Dans Crise de vers, la poétique de Mallarmé opposait, fort pragmatiquement, deux fonctions du poème : suggérer et nommer, reléguant cette dernière action dans le champ de l’universel reportage, c’est-à-dire, en somme, du réalisme journalistique. Pourtant, l’objectivisme, poésie de nommer les choses telles qu’elles sont, n’est pas un réalisme : l’écriture n’essaie pas, par un foisonnement de détail, de singer le réel, et l’action décrite ne prétend pas à la même texture temporelle ; la narration n’y est pas non plus transparente.

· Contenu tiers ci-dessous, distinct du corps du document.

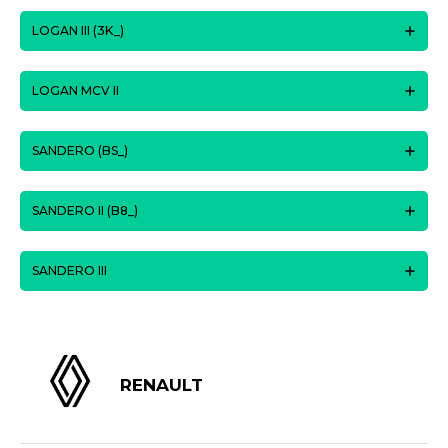
LOGAN III (3K_)
LOGAN MCV II
SANDERO (BS_)
SANDERO II (B8_)
SANDERO III
RENAULT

Dans Holocauste, Charles Reznikoff met en scène, à partir des témoignages du procès de Nuremberg, la représentation brute de la déportation, des massacres : sans effet – sinon de rythme – ni commentaire, il présente les faits comme des faits. Or, nous sommes tant habitués au traitement passionnel des horreurs nazies (peut-être le révisionnisme n’aurait-il pas tant d’adeptes si l’approche des artistes était plus positiviste) que la manière de Reznikoff, par sa neutralité insupportable, redouble presque la cruauté des actes S.S. (car c’est par cette absence de pathos que Reznikoff parvient à éveiller le dégoût le plus violent pour ces actes inhumains, dépassionnés, dépris de toute morale et de tout jugement – l’organisation bureaucratique du cauchemar) : jamais un commentaire, un jugement moral ou un trémolo – rien que la musique objective de l’horreur telle qu’elle s’orchestre en se montrant toute nue, dans ces chapitres de prose coupée au rythme ciselé. Ainsi, par exemple, p. 76 :

Une femme arriva avec sa petite fille
et des S.S. étaient là un matin
et emportèrent l’enfant :
il était interdit à une mère d’avoir son enfant avec elle.
Par la suite, la femme découvrit que son enfant avait été jetée dans le feu
où les morts étaient en train de brûler,
et cette nuit-là elle se jeta contre les barbelés électrifiés de la clôture du camp.

Charles Reznikoff, Holocauste, trad. Auxeméry, Prétexte éd., 2007.